Although he feels like a member of the Grizz, and team officials make him feel that way, his dentistry training covers both teams, with an ECHL contractual obligation to help the opponent. Stephens takes satisfaction in that, too.

During a recent contest against the Rapid City Rush, one of the Rush skaters took a stick to the mouth, opening a five-centimeter gash. "It was a huge cut, super deep," Stephens says. He numbed and stitched the wound and that same player subsequently went out and scored two of the Rush's three goals to beat the Grizzlies.

A player's blood is red, no matter what color jersey he wears.

"These guys are incredible athletes," he says. "They are brave. At this level, they skate fast with pucks, bodies, sticks flying around. The fights keep me busy. They get their lips split or their faces cut. They get cross-checked or hit into the boards and their faces are exposed. I have so much respect for these players. With their schedule, it's like playing three football games a week. They have a lot of the same pads, the helmet. But because they don't have face masks, the mouth is exposed to injury."

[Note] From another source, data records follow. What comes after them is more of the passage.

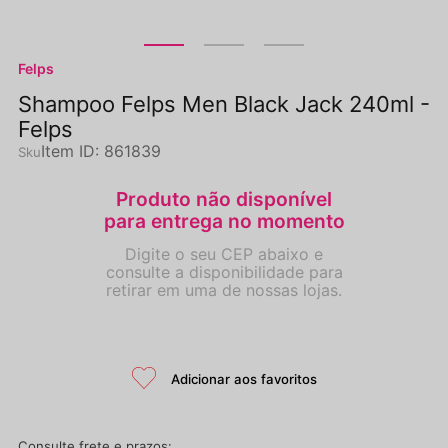
Felps
Shampoo Felps Men Black Jack 240ml -
Felps
Item ID
:
861839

Stephens makes custom mouthpieces for each of the Grizzlies players, but sometimes that's not enough. There have been moments when he repairs damage early in the first period of a game, and the damage is unrepaired in the third by way of the brute force that's just part of pro hockey.

It's the grand spectrum.

"The worst injury I've seen was when one of our players had his jaw broken by a slap shot," Stephens says. "He was in front of the net, had his back to the goal, the puck came off a stick as a player in front of him moved and the puck hit him in the lower jaw. We had to rush him to the E.R., stabilize him and get him to an oral surgeon."

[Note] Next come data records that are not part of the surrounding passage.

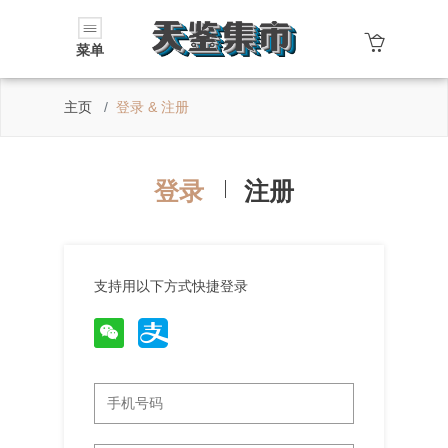
菜单
主页
登录 & 注册
登录
注册
支持用以下方式快捷登录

Stephens removed three of the player's teeth and later the player had a bone graft done. Stephens built him a "flipper," which is a retainer with false teeth on it, until the player could have implants put in a year or so later.

"These guys play through pain," he says. "They're tough."

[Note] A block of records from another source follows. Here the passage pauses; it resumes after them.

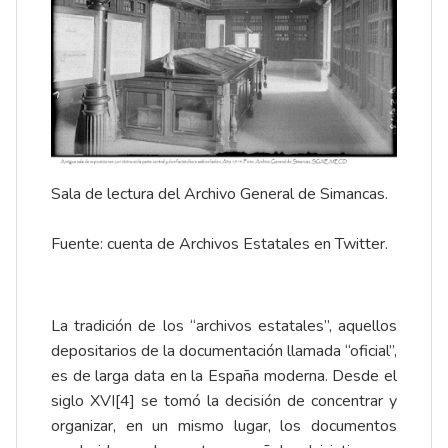
Sala de lectura del Archivo General de Simancas.
Fuente: cuenta de
Archivos Estatales
en Twitter.
La tradición de los “archivos estatales”, aquellos
depositarios de la documentación llamada “oficial”,
es de larga data en la España moderna. Desde el
siglo XVI
[4]
se tomó la decisión de concentrar y
organizar, en un mismo lugar, los documentos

And so is the man who fixes them. Stephens, who played basketball, football and baseball at East High School and graduated from the University of Utah, went to dental school in Oregon before returning to build his practice in Holladay. When a friend asked him to help out with the Grizzlies, Stephens wouldn't have known a power play from a Broadway play. But over the past eight years, he's become a student of the game, as he's tended the wounds.

Grizzlies coach and general manager Tim Branham says Stephens is as much a part of the club as anyone: "[He's] crucial to the success of our team. Not only is it important during a game to get players back as quick as possible, but also the professionalism in which Brett treats our players is imperative for the comfort of our boys. They need someone they can trust, and Brett does an amazing job."

Stephens signs an annual contract with the Grizzlies, all as he continues his regular practice. Before working with the Grizz, Stephens was the team dentist for Skyline High School football, but that was minimal compared to this.

"Sports dentistry appeals to me," he says. "I feel like I am a part of the team."

He's the MVP of the team when teeth are busted, cuts are opened, and engine parts have to be hauled out of the old Buick.